(Extracted page text data)
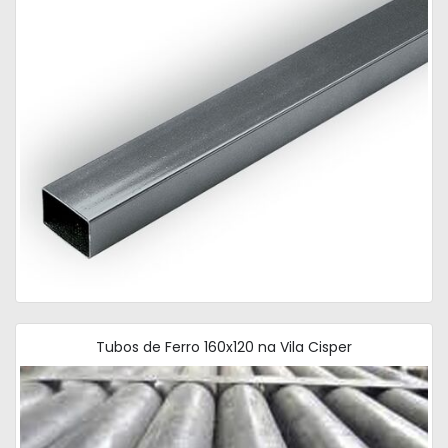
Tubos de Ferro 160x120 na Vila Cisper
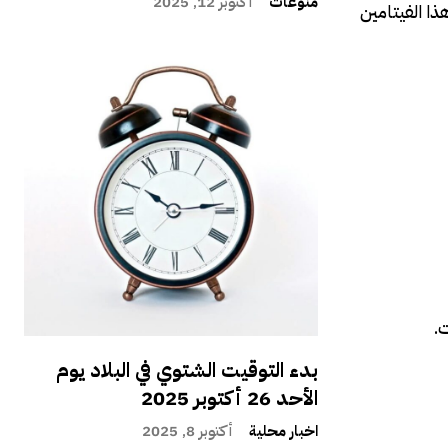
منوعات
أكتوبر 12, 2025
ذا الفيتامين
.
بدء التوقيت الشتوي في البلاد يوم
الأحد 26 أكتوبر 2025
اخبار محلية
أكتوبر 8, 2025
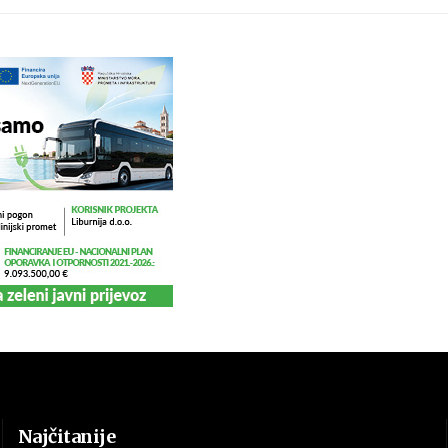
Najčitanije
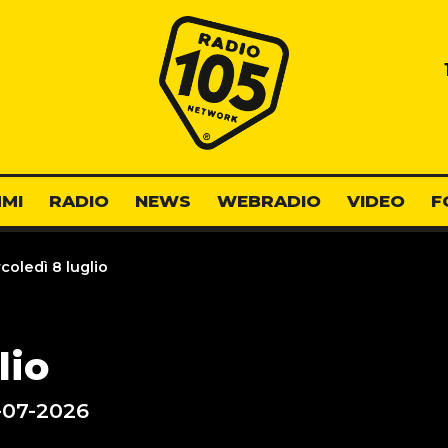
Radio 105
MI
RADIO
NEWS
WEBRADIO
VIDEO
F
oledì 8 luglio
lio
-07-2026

...

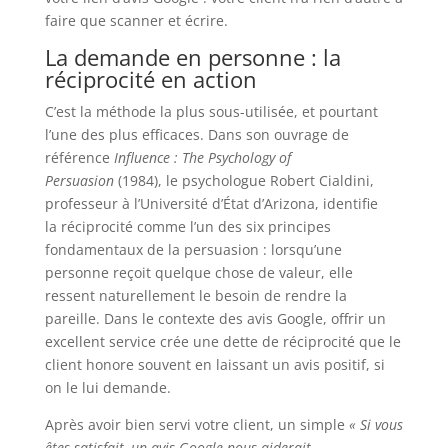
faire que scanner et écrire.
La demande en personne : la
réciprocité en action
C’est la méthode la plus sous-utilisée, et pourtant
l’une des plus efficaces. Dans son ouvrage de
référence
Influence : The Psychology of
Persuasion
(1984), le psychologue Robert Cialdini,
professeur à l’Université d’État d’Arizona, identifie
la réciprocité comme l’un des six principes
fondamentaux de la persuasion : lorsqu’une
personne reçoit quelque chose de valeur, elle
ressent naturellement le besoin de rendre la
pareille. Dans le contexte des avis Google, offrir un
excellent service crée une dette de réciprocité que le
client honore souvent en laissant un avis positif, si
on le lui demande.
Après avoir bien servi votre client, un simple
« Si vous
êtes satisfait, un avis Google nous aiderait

> _What is required_: Could you write out, exactly as they stand, only the lines above that begin at the line with "personne reçoit quelque chose de valeur, elle" and stop after the line with "êtes satisfait, un avis Google nous aiderait"?

> _Problem solution_:
personne reçoit quelque chose de valeur, elle
ressent naturellement le besoin de rendre la
pareille. Dans le contexte des avis Google, offrir un
excellent service crée une dette de réciprocité que le
client honore souvent en laissant un avis positif, si
on le lui demande.
Après avoir bien servi votre client, un simple
« Si vous
êtes satisfait, un avis Google nous aiderait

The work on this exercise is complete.